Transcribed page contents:

+++

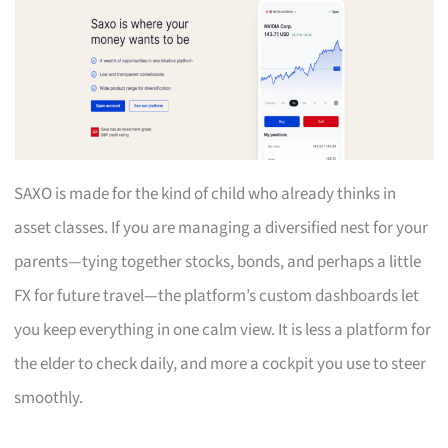
SAXO is made for the kind of child who already thinks in
asset classes. If you are managing a diversified nest for your
parents—tying together stocks, bonds, and perhaps a little
FX for future travel—the platform’s custom dashboards let
you keep everything in one calm view. It is less a platform for
the elder to check daily, and more a cockpit you use to steer
smoothly.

+++

__Exercise description__: Transcribe only what runs from the line with "FX for future" to the last line above, keeping every line exactly as written.

__The completed task__:
FX for future travel—the platform’s custom dashboards let
you keep everything in one calm view. It is less a platform for
the elder to check daily, and more a cockpit you use to steer
smoothly.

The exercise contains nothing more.